Des chercheurs de l’Université de Toronto divulguent les résultats d’une étude qu’ils ont menée sur l’utilisation des immunomodulateurs au Canada.(Rotstein D.L., Mamdani M, O'Connor PW. Can J Neurol Sci., mai 2010;37(3):383-8.)

Détails

L’évolution de la sclérose en plaques peut être ralentie par l’administration d’immunomodulateurs, soit l’interféron bêta-1a, l’interféron bêta-1b, l’acétate de glatiramère et le natalizumab, administrés par injections sous-cutanées ou intramusculaires. Les auteurs de l’étude en question avaient pour objectif d’étudier de manière comparative le recours à ces médicaments dans les provinces canadiennes entre 2002 et 2007.

En procédant à une analyse de cohortes rétrospective, les chercheurs ont étudié des données sur la population compilées par l’organisme International Medical Statistics (IMS) Health pour une période s’échelonnant de novembre 2001 à octobre 2007.

Ils ont ainsi établi qu’au Canada, le nombre total annuel d’ordonnances d’immunomodulateurs était passé de 3,9 en 2002 à 5,1 en 2007 pour une population de 1 000 sujets. Au cours de la même période, les coûts annuels reliés à la prescription de ces médicaments augmentaient de 187 millions à 287 millions de dollars. Parmi les quatre provinces où l’on prescrivait le plus d’immunomodulateurs, soit l’Alberta, la Colombie-Britannique, l’Ontario et le Québec, le Québec enregistrait le plus haut taux annuel de prescription (7 pour une population de 1 000 sujets), alors que la Colombie-Britannique affichait le taux le plus bas (3,3 pour une population de 1 000 sujets). L’interféron bêta‑1a administré par voie sous-cutanée était le médicament le plus souvent prescrit, tandis que l’acétate de glatiramère est celui dont l’utilisation a le plus augmenté de 2002 à 2007.

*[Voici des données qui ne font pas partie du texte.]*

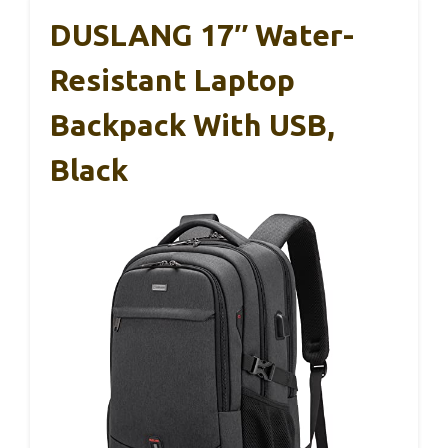
DUSLANG 17″ Water-
Resistant Laptop
Backpack With USB,
Black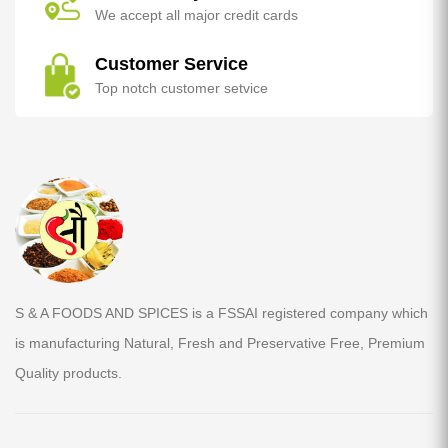
We accept all major credit cards
Customer Service
Top notch customer setvice
S & A FOODS AND SPICES is a FSSAI registered company which
is manufacturing Natural, Fresh and Preservative Free, Premium
Quality products.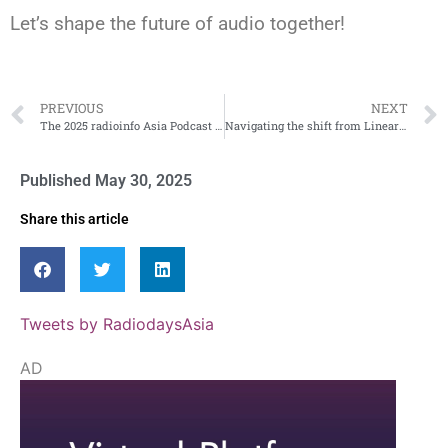
Let’s shape the future of audio together!
PREVIOUS
NEXT
The 2025 radioinfo Asia Podcast Awards Are Now Open!
Navigating the shift from Linear to digital
Published
May 30, 2025
Share this article
Tweets by RadiodaysAsia
AD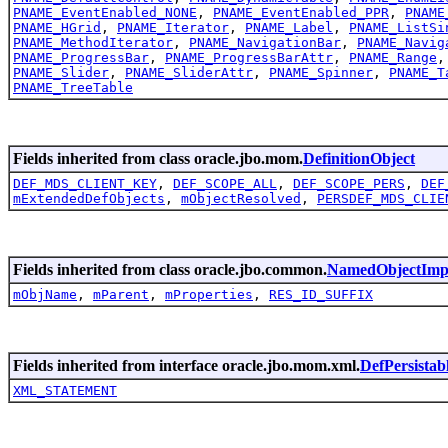
PNAME_EventEnabled_NONE
,
PNAME_EventEnabled_PPR
,
PNAME
PNAME_HGrid
,
PNAME_Iterator
,
PNAME_Label
,
PNAME_ListSi
PNAME_MethodIterator
,
PNAME_NavigationBar
,
PNAME_Navig
PNAME_ProgressBar
,
PNAME_ProgressBarAttr
,
PNAME_Range
PNAME_Slider
,
PNAME_SliderAttr
,
PNAME_Spinner
,
PNAME_T
PNAME_TreeTable
Fields inherited from class oracle.jbo.mom.
DefinitionObject
DEF_MDS_CLIENT_KEY
,
DEF_SCOPE_ALL
,
DEF_SCOPE_PERS
,
DEF
mExtendedDefObjects
,
mObjectResolved
,
PERSDEF_MDS_CLIE
Fields inherited from class oracle.jbo.common.
NamedObjectImp
mObjName
,
mParent
,
mProperties
,
RES_ID_SUFFIX
Fields inherited from interface oracle.jbo.mom.xml.
DefPersistab
XML_STATEMENT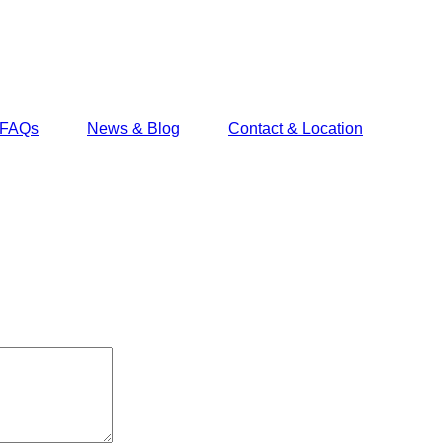
FAQs
News & Blog
Contact & Location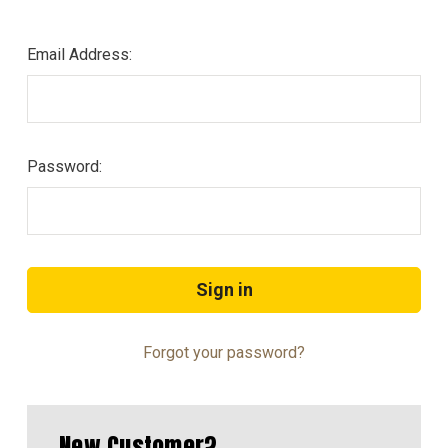
Email Address:
Password:
Forgot your password?
New Customer?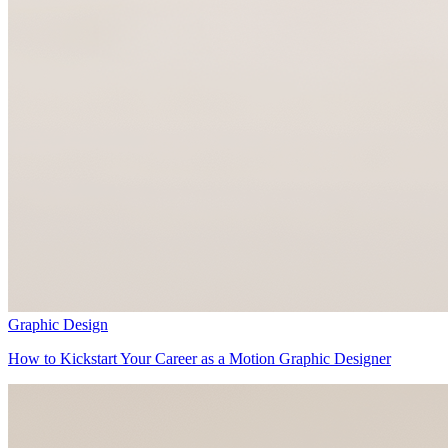
Graphic Design
How to Kickstart Your Career as a Motion Graphic Designer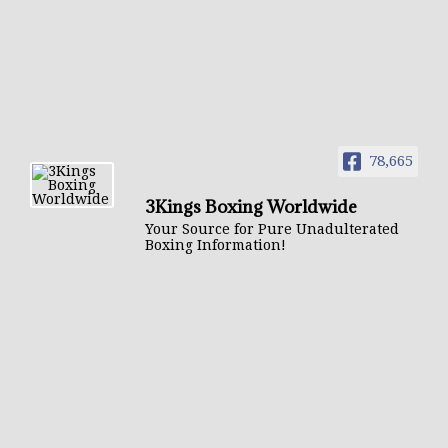
78,665
3Kings Boxing Worldwide
Your Source for Pure Unadulterated
Boxing Information!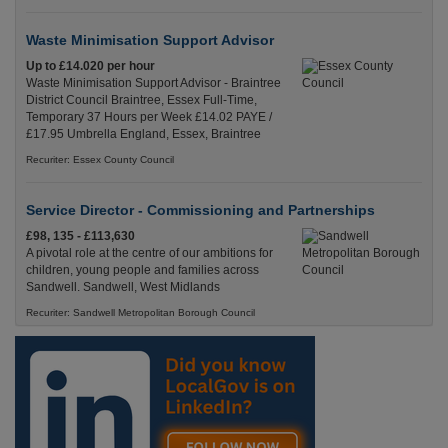
Waste Minimisation Support Advisor
Up to £14.020 per hour
Waste Minimisation Support Advisor - Braintree
District Council Braintree, Essex Full-Time,
Temporary 37 Hours per Week £14.02 PAYE /
£17.95 Umbrella England, Essex, Braintree
Recuriter: Essex County Council
Service Director - Commissioning and Partnerships
£98, 135 - £113,630
A pivotal role at the centre of our ambitions for
children, young people and families across
Sandwell. Sandwell, West Midlands
Recuriter: Sandwell Metropolitan Borough Council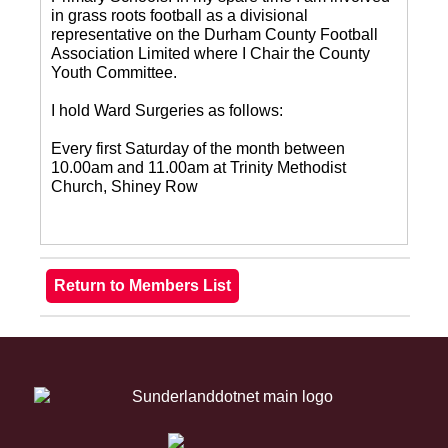
in grass roots football as a divisional
representative on the Durham County Football
Association Limited where I Chair the County
Youth Committee.
I hold Ward Surgeries as follows:
Every first Saturday of the month between
10.00am and 11.00am at Trinity Methodist
Church, Shiney Row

Les taux de prescription d’immunomodulateurs et leurs coûts se sont accrus de plus de 30 % entre 2002 et 2007. Les chercheurs ont également constaté d’importantes variations d’une province à l’autre en ce qui a trait aux taux de prescription d’immunomodulateurs et aux préférences relatives entre les médicaments à prescrire.